The Cognito platform employs behavioral detection algorithms to analyze metadata from captured packets rather than relying on deep packet inspection to identify threats. That capability enables Cognito AI to detect hidden and unknown attacks in real time regardless of whether traffic is encrypted or not.
At a time when there is a chronic shortage of cybersecurity expertise with no signs of abating anytime soon, Sheth said the only viable alternative to resolving persistent cybersecurity issues is to rely more on AI. The challenge is that as the hype surrounding cybersecurity AI continues to increase, it’s becoming difficult for organizations to distinguish between real data science and companies that are applying machine learning algorithms to automate a handful of tasks.

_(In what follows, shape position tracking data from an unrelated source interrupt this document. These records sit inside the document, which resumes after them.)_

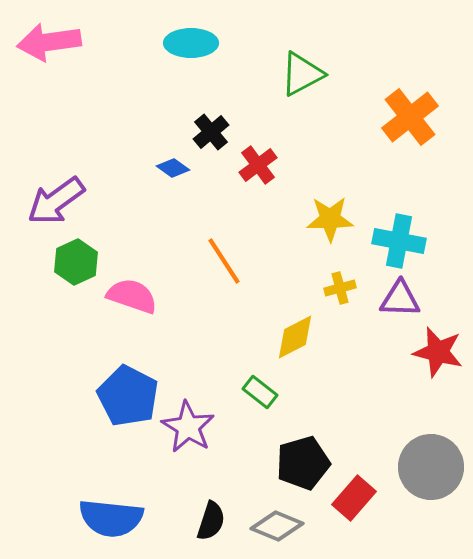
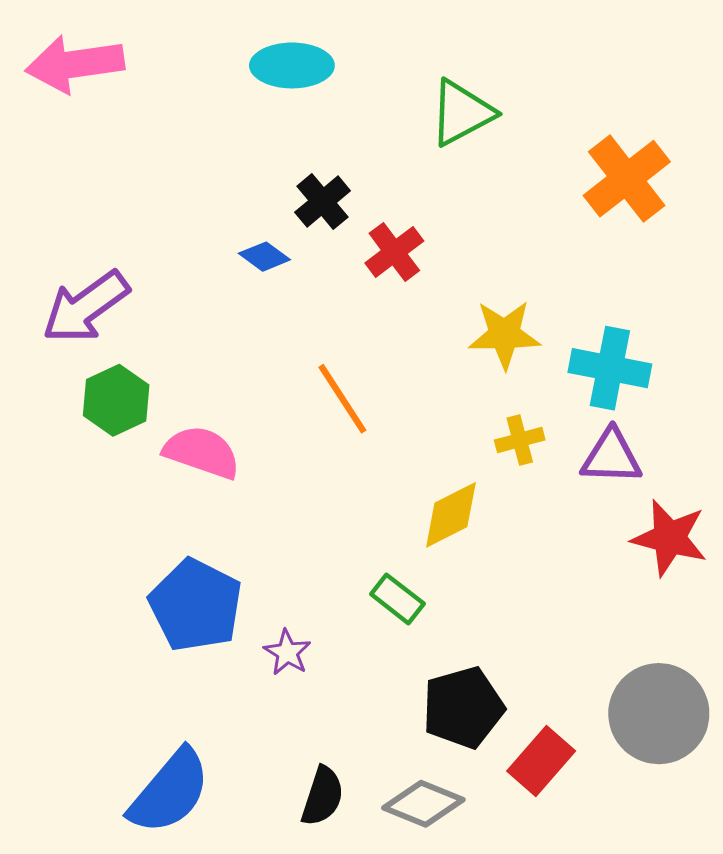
purple star: (188, 427) -> (287, 652), size x0.6
blue semicircle: (111, 518) -> (170, 792), turned -56

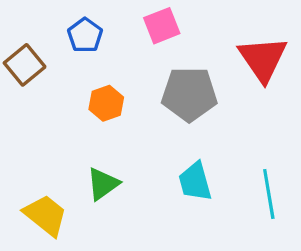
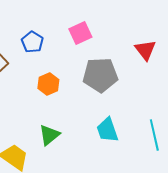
red triangle: (263, 59) -> (145, 50), size x0.7

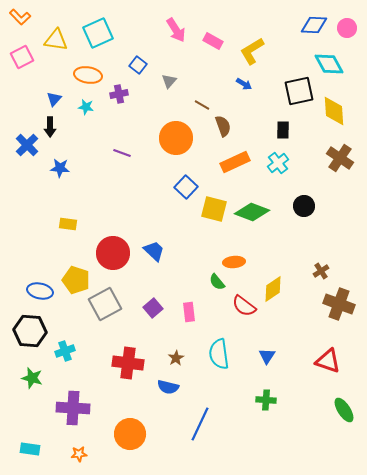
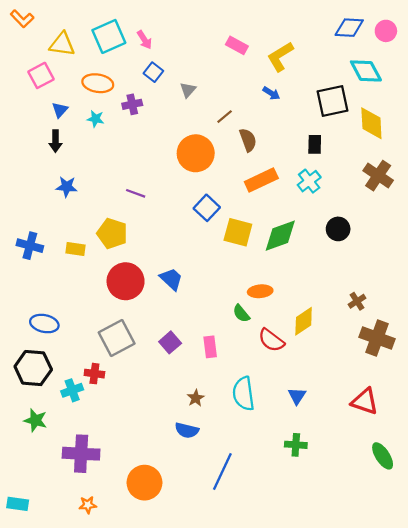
pink arrow: (176, 30) -> (144, 40), moved, size x0.7
pink square: (22, 57) -> (41, 75), moved
brown line: (202, 105) -> (225, 117), turned -70
blue cross: (27, 145) -> (30, 246), moved, turned -30
purple line: (122, 153) -> (136, 193), moved
green diamond: (252, 212) -> (280, 236), turned -40
yellow pentagon: (76, 280) -> (112, 233), moved
red cross: (128, 363) -> (94, 374), moved, size x0.6
cyan rectangle: (30, 449) -> (18, 504), moved

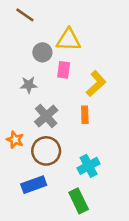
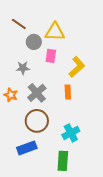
brown line: (25, 15) -> (19, 24), moved
orange star: (15, 140) -> (11, 95), moved
green rectangle: (79, 201) -> (63, 161), turned 30

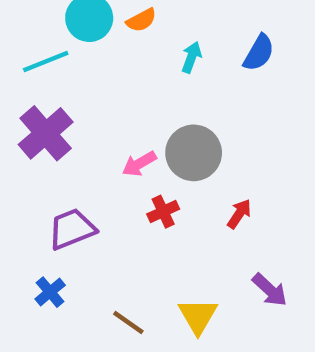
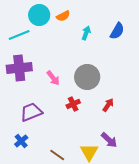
purple cross: (46, 133) -> (19, 68), turned 35
pink arrow: (139, 164) -> (53, 78), moved, turned -98
purple arrow: (270, 290) -> (109, 140), moved

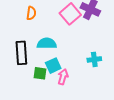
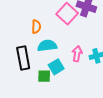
orange semicircle: (31, 13) -> (36, 27), moved
pink arrow: (63, 77) -> (77, 54), moved

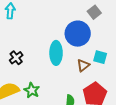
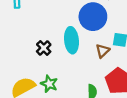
black cross: (16, 58) -> (44, 48), moved

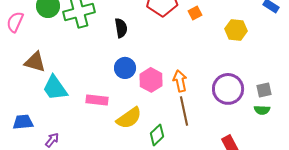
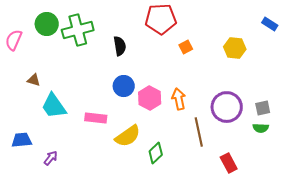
orange square: (195, 13) -> (186, 47), moved
brown triangle: (35, 62) -> (34, 80), size x0.6
brown line: (184, 111) -> (199, 132), moved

As IT environments become more complex, Sheth noted, defending IT environments will only become more challenging. Not only are there now more types of applications workloads being deployed, he said cybersecurity teams today need to monitor a much higher rate of change. At the same time, many workloads are being deployed on cloud computing platforms that cybersecurity teams are being asked to trust. The Cognito platform provides a mechanism that enables cybersecurity teams to analyze network traffic wherever it flows, which Sheth said provides a way for cybersecurity teams to verify the security of platforms they don’t directly manage.

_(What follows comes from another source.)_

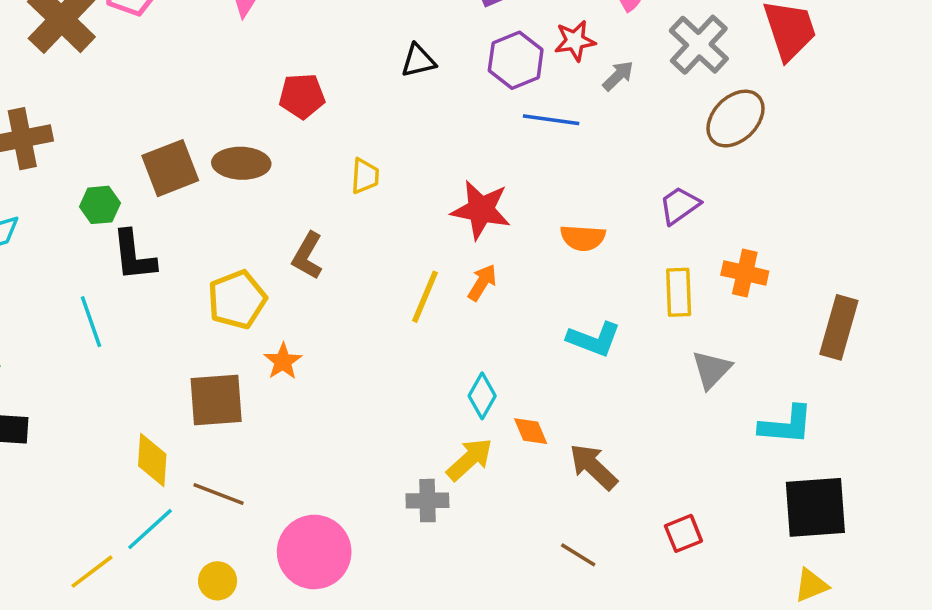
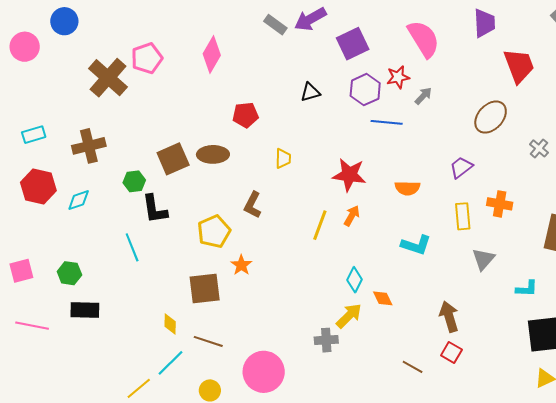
gray cross: (699, 45) -> (539, 148), moved, size x0.6
cyan L-shape: (786, 425) -> (527, 289), size x0.7
yellow diamond: (152, 460) -> (170, 324), size x0.7
brown arrow: (593, 467) -> (449, 317), moved, turned 32
red square: (683, 533) -> (451, 353), moved, turned -35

Timing is everything when it comes to preventing and remediating security breaches. The first priority is to limit the number of threats that could harm the enterprise. Given the increased sophistication and volume of the threats being faced, it’s unlikely any organization is going to combat cybercriminals effectively without relying on some form of AI. In fact, chances are high many cybercriminals are starting to employ AI to better target their attacks. Organizations will need to invest in cybersecurity AI just to keep the odds relatively even.
Naturally, Vectra is not the only cybersecurity vendors investing heavily in AI. However, according to the company, Vectra saw 104% growth in annual recurring revenue in 2018 compared to a relatively small base of revenue in 2017. The issue that has yet to determined is just how much money any cybersecurity vendor must raise and spend to win the cybersecurity AI arms race.